The farther you roam along paths of unbelief, the harder it is to remember that I am with you. Anxious thoughts branch off in all directions, taking you further and further from awareness of My Presence. You need to voice your trust in me frequently. This simple act of faith will keep you walking along straight paths with Me. Trust in Me with all your heart, and I will make your paths straight.
I read this in yesterday's Jesus Calling entry. And it hit me. Hit me hard. I have a secret to share. One that I have only voiced with few. A secret that I am scared to share.

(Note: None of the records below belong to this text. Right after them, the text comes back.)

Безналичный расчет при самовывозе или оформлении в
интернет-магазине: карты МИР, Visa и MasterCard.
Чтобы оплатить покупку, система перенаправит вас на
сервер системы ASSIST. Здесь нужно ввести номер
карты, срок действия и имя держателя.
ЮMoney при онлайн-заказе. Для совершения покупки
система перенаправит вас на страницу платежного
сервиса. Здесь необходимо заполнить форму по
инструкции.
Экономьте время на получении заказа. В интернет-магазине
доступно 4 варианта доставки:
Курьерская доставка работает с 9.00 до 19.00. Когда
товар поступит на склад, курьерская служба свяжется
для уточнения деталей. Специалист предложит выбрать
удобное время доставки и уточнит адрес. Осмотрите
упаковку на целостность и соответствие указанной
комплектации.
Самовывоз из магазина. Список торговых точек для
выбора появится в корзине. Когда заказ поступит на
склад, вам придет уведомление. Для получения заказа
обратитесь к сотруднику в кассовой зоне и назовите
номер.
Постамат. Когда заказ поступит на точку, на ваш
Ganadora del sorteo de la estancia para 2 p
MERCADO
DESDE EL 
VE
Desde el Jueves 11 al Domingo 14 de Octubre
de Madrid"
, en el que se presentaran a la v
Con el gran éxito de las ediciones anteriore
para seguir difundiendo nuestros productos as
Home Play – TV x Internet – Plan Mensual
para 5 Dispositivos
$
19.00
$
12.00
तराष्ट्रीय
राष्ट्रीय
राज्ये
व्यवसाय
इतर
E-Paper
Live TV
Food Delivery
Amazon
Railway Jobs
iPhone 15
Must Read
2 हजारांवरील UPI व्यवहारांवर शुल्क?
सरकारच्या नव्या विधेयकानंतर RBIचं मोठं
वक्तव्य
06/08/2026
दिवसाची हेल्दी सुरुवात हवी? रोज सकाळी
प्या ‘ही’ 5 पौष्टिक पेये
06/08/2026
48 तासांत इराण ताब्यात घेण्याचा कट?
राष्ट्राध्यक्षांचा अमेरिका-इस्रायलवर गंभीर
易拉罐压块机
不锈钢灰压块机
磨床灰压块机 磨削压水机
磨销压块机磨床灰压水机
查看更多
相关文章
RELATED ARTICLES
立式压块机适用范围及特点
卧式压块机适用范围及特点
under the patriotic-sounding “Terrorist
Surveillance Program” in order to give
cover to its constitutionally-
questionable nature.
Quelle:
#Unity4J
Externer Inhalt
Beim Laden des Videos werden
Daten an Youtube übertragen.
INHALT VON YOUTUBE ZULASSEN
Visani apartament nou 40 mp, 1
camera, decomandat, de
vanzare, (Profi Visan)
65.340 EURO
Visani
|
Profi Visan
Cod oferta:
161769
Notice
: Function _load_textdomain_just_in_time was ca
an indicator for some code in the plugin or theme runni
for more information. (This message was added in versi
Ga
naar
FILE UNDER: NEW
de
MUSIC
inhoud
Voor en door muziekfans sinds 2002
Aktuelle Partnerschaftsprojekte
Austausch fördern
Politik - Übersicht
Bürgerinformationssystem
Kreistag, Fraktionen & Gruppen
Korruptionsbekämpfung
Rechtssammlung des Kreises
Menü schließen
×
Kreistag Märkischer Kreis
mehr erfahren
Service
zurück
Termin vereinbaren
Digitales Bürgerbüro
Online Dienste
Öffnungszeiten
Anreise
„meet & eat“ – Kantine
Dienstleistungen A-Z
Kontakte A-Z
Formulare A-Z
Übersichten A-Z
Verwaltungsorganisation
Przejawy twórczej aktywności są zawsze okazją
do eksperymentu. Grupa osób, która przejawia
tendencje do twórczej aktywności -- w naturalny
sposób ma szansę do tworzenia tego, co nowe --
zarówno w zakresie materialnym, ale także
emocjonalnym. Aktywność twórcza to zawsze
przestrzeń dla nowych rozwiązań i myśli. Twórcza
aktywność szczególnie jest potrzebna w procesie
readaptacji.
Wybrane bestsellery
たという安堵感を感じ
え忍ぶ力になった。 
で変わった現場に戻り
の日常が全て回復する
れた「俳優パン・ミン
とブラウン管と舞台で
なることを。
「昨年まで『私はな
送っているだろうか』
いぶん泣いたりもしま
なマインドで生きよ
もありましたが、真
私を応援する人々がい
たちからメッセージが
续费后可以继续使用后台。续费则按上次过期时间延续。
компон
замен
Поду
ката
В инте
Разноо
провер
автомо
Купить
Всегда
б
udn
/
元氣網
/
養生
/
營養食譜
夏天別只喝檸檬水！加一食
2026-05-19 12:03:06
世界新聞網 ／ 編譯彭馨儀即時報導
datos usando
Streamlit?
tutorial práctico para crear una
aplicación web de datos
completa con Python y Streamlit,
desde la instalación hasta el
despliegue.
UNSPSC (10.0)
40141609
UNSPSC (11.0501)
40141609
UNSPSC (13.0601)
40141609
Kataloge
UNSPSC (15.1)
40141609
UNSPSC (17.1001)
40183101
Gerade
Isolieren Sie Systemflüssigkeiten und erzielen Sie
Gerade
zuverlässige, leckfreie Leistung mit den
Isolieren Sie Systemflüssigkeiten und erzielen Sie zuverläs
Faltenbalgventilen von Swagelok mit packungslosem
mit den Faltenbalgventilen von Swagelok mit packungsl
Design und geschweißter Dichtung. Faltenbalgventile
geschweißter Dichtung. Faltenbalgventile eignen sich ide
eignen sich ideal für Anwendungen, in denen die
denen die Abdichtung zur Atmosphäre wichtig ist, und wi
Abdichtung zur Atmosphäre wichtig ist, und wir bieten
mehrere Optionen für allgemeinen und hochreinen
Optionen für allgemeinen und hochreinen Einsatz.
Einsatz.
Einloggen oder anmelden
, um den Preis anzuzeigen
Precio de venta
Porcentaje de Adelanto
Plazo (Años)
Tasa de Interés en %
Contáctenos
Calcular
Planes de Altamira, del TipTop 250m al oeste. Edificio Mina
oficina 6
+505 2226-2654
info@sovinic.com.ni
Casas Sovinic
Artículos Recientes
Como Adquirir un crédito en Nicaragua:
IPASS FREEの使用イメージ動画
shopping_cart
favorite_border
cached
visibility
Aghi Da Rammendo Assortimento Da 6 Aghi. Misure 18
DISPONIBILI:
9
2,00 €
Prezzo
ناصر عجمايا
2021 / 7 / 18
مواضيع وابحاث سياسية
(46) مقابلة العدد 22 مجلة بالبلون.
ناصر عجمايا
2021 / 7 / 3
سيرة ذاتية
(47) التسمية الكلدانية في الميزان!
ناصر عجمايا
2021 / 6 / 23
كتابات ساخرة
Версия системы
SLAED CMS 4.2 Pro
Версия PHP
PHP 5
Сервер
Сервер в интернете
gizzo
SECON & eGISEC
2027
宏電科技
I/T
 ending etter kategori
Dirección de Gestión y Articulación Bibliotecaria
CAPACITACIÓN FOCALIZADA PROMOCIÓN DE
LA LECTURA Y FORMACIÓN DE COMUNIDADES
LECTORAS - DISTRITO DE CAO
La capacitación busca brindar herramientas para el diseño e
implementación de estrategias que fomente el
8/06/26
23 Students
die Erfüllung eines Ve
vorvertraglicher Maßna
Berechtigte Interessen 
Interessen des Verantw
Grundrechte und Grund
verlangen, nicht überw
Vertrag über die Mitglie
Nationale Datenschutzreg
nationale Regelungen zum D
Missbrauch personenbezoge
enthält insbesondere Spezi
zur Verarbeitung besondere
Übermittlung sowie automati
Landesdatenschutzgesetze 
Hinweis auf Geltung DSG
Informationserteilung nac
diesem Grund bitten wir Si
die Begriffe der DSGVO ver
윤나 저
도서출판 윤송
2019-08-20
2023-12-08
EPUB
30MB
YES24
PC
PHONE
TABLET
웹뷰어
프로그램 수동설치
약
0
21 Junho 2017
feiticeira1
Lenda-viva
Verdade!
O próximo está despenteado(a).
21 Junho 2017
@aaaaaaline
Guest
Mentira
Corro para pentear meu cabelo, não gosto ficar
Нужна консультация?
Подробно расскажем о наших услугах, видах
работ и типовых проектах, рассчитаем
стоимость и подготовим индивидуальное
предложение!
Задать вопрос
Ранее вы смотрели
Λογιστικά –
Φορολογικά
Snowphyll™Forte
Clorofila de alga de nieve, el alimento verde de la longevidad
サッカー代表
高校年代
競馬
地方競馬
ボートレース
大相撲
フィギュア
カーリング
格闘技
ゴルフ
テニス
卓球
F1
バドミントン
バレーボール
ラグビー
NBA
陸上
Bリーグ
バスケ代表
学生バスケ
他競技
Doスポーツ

I am scared of the possibility of what may come. This question full of lies and pungent doubt creeps into my mind, "what if I am not healed?"It continues if I let it. And it wraps around my brain constricting my joy.
What if I am just in remission? Chronic Fatigue syndrome doesn't just last 9 months... What if it will come back? What if I hit November 11th (Click here to read about that day I will always remember) ...And my body decides to remember what happened that day and after that far too literally. What if I am not healed?
Trust. Trust in Me.
These words are not just whispered but seem to be shouting out at me today as I sit by the river and rest in Him. Look to Him. Seek His beautiful face. And as I do these things, His voice - the voice of truth - stands out among the rest.
Trust. Trust in Me.
And so I sit in repentance and praise this morning. Holding open my hands and my heart. Opening my eyes to cry. To look up. And to fix my gaze upon Him again. My God who is always with me. Who never leaves nor forsakes me. And promises to give me a hope and a future.
So today is a day of redirection. Refocus. Re-trusting. And of resting in that faithful pursuing love that holds me now and forever. That I can trust and hold onto without fear.